As a general guideline, the correct response will always fit across each row and down each column. You can look
along each row and down each column to help you determine the missing piece. The correct option will match the
pattern going across the row and down the column.
As you did when completing the Practice Items, record your answers to the test by making a single horizontal mark
through the number of the answer you think is correct on your Record Form under Test Items.

DO

Hold up a Record Form and show where the Test Items begin.

SAY

Please do not mark the Test Booklet. You will be allowed 40 minutes to complete the test. Remember it is
accurate work that counts. Attempt each item in turn.

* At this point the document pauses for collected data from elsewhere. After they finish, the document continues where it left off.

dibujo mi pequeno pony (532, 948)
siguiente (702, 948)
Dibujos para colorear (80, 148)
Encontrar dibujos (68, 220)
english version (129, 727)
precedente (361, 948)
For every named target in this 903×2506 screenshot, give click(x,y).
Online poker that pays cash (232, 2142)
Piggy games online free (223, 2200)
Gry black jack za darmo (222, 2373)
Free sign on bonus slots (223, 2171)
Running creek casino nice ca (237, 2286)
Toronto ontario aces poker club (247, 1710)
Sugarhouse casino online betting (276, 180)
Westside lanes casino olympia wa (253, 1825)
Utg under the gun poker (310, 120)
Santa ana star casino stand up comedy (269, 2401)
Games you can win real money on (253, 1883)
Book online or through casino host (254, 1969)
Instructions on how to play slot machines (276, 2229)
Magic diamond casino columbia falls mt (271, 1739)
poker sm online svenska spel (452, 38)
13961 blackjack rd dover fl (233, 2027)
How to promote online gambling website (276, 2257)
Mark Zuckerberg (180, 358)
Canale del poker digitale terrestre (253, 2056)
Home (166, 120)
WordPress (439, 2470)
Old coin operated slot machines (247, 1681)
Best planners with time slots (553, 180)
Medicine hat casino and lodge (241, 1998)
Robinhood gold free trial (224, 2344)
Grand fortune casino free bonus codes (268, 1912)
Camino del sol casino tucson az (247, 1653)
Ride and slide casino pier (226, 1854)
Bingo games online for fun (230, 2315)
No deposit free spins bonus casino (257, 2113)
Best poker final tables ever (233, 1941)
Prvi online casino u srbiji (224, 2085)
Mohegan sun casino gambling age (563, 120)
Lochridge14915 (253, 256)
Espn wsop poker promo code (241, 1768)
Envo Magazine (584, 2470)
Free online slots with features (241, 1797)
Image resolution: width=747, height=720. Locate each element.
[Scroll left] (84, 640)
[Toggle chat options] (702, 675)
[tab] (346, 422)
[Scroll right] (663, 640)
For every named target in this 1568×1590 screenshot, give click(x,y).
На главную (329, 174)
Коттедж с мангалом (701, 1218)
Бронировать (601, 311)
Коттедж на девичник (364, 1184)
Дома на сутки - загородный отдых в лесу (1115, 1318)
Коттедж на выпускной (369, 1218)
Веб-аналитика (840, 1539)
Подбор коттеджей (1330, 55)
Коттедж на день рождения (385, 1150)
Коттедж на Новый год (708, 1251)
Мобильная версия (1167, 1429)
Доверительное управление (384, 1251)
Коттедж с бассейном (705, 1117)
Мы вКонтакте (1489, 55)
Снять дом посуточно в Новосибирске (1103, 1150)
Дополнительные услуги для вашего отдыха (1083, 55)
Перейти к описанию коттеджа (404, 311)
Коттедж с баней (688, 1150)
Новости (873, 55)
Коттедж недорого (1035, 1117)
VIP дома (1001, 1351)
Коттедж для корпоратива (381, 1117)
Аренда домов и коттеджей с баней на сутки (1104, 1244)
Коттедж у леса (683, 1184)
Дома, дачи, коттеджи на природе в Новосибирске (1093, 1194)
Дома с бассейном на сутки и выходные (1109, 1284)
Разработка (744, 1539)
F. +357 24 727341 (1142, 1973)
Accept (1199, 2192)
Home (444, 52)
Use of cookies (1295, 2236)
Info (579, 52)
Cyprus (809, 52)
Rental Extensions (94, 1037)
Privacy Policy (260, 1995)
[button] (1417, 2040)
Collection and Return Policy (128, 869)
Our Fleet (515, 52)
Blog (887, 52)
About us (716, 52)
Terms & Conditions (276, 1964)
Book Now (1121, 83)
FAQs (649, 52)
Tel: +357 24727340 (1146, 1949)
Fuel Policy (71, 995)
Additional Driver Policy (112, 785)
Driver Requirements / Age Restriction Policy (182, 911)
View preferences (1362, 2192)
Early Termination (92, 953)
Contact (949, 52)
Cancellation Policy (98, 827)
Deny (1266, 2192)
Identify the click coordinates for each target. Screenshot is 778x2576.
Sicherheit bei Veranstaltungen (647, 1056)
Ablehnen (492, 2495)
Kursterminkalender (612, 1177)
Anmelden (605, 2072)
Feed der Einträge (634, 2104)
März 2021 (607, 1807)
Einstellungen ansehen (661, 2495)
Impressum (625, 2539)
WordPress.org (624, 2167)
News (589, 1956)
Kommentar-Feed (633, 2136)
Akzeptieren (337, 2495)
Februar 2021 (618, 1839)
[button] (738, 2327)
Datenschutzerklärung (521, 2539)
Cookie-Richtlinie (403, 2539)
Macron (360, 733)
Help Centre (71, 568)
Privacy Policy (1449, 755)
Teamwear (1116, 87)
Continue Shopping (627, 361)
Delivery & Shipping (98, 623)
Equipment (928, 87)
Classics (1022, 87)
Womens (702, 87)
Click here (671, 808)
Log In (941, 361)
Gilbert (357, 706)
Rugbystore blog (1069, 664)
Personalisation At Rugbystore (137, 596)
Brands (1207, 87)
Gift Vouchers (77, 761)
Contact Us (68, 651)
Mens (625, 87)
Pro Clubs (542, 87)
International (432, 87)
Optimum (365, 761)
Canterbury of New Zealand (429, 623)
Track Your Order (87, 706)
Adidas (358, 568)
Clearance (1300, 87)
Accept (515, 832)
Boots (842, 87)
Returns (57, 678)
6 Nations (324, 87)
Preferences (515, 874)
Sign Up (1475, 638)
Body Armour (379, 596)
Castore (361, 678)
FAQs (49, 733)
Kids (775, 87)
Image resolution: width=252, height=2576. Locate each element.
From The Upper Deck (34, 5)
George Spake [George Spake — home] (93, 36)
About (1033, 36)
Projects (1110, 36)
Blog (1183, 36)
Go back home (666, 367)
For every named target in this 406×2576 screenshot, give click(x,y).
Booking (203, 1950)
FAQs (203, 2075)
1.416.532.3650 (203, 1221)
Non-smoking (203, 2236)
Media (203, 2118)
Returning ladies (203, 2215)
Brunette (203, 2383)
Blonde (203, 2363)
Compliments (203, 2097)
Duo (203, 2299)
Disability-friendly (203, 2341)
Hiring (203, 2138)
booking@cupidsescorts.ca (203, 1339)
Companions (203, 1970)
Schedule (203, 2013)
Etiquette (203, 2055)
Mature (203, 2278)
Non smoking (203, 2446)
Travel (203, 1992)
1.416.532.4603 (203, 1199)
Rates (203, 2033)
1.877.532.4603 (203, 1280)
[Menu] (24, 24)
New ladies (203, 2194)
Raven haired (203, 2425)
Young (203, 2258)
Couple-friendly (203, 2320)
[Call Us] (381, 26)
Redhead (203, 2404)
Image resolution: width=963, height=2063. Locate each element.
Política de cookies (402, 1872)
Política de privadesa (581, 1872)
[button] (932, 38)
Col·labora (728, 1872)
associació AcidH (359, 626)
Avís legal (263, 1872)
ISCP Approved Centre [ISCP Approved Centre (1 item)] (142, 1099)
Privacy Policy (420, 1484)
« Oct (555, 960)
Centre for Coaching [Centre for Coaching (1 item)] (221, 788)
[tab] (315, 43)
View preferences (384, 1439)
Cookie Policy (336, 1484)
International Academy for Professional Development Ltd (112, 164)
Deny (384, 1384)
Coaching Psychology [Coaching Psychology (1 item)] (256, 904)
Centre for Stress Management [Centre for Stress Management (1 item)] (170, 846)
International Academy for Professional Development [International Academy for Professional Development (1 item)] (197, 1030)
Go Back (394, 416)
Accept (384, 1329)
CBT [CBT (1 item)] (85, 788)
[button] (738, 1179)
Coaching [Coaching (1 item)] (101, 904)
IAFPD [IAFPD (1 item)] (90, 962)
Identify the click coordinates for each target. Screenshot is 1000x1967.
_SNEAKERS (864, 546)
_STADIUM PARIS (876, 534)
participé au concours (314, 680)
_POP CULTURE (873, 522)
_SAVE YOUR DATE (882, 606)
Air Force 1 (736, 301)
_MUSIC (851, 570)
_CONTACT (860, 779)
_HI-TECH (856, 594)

Do your best to find the correct option before you go on to
the next item. If you get stuck, move on and come back to the item later. Remember, however, that you may find
the next item harder and it may take you longer to check your answers carefully. Are there any questions?

DO

Pause briefly.

SAY

Now turn the page in your Test Booklet to the first Test item.

DO

Pause briefly. Check that everyone is ready to start.

SAY

Begin now.

DO

Start timing 40 minutes.

At the end of 40 minutes:


SAY

Everyone stop working, please. Close your Test Booklet. Please check that you have put your name, as well as
todays date, on the Record Form.

DO
Check that they have put their names on their Record Forms, and filled in the additional details.
At the end of the session thank everyone for their time and tell them what use will be made of their data. If appropriate,
explain what arrangements will be made for them to find out their results. It would also be constructive to reassure test
takers regarding the confidentiality of test scores.